La création d'emplois, l'économie numérique, le changement climatique – ce sont également des thèmes que Rockefeller aborde pour son deuxième siècle d'existence?

Absolument! Quand vous pensez à la résilience sociale, il s'agit en fait de s'assurer que tous les groupes de la population ou de la société sont inclus.

Aujourd'hui, nous avons un gros problème avec les jeunes et les femmes qui sont pour la plupart exclus de l'économie.
C'est la raison pour laquelle nous avons lancé l'année dernière «Digital Jobs Africa» dans le but d'avoir un impact sur la vie d'un million de personnes dans six pays africains. Cela signifie la création d'environ 250.000 emplois dans ces pays. Nous avons différentes passerelles pour la création d'emplois: l'une est en collaboration avec le secteur privé; l'autre avec les gouvernements.

Nous recherchons surtout des emplois dans le secteur des prestations de services, l'externalisation des services et d'autres types de services. Donc, nous travaillons avec des entreprises afin que nous puissions avoir un impact sur l'approvisionnement. L'impact sur l'approvisionnement est quelque chose que nous définissons comme un bras socialement responsable du secteur privé en vue d'offrir des opportunités d'emploi aux jeunes qui, autrement, seraient incapables d'accéder au marché du travail. C'est vraiment cela l'impact social.
Ceci est à l'image de l'investissement d'impact qui justifie la rentabilité des affaires pour les entreprises en termes de réduction des coûts tout en conservant la qualité de la performance.
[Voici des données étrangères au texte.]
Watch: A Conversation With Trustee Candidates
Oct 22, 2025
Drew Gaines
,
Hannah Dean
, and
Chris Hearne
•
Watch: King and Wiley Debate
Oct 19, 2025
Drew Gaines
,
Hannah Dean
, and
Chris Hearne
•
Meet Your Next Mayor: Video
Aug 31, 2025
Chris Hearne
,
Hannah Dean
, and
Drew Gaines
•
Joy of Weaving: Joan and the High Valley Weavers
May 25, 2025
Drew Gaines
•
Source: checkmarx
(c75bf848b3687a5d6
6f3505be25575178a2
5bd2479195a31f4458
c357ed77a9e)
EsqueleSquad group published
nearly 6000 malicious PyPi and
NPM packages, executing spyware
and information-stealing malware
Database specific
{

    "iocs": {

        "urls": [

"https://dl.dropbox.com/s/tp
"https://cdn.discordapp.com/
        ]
Dans le même temps, ces entreprises seraient en mesure d'avoir un impact social beaucoup plus puissant qu'une simple responsabilité sociale des entreprises.

Le second flux de travail est d'être en partenariat avec des institutions de formation pour fournir les compétences requises à des jeunes qui sont très talentueux, mais qui sont socialement et économiquement défavorisés ce qui les exclut du marché. Il s'agit essentiellement de ce que nous appelons les compétences personnelles. Nous essayons de travailler avec ces institutions de formation pour créer les programmes d'études qui leur permettront d'offrir une formation axée sur la demande, une formation de ces jeunes gens aux spécifications et aux besoins du secteur privé.

Le troisième thème est de travailler avec les gouvernements et les autres institutions en vue de créer un environnement propice à l'accroissement des investissements dans le secteur numérique, dans le secteur des TIC pour la création de ces emplois et, en même temps, d'intégrer cette formation dans les systèmes éducatifs nationaux.
Un des plus grands problèmes que tout le monde soulève en Afrique est que le système éducatif ne produit pas toujours le profil de compétences que les entreprises et autres employeurs ont besoin. Cette approche vise à combler le fossé.

Face à tous ces défis que vous avez mentionnés et beaucoup d'autres que nous n'avons pas soulevé ici, y compris la santé et la sécurité alimentaire. Etes-vous toujours optimiste quant à l'avenir de l'Afrique?

Oui, absolument. Je fais partie des Afro-optimistes, parce que je pense que l'Afrique s'est engagée sur la voie du développement. Nous avons des ressources, des ressources naturelles mais aussi des ressources humaines. Nous constatons que la démocratie s'accroît de plus en plus. Nous sommes toujours mis au défi en termes de bonne gouvernance réelle et des problèmes de corruption et d'intégration. Aujourd'hui, le niveau de scolarité des populations est plus élevé, ce qui fait qu'elles sont en mesure de demander des comptes à leurs gouvernements. Nous avons la vision, nous sommes confiants et nous avons les ressources pour y arriver. Oui, je suis tout à fait optimiste.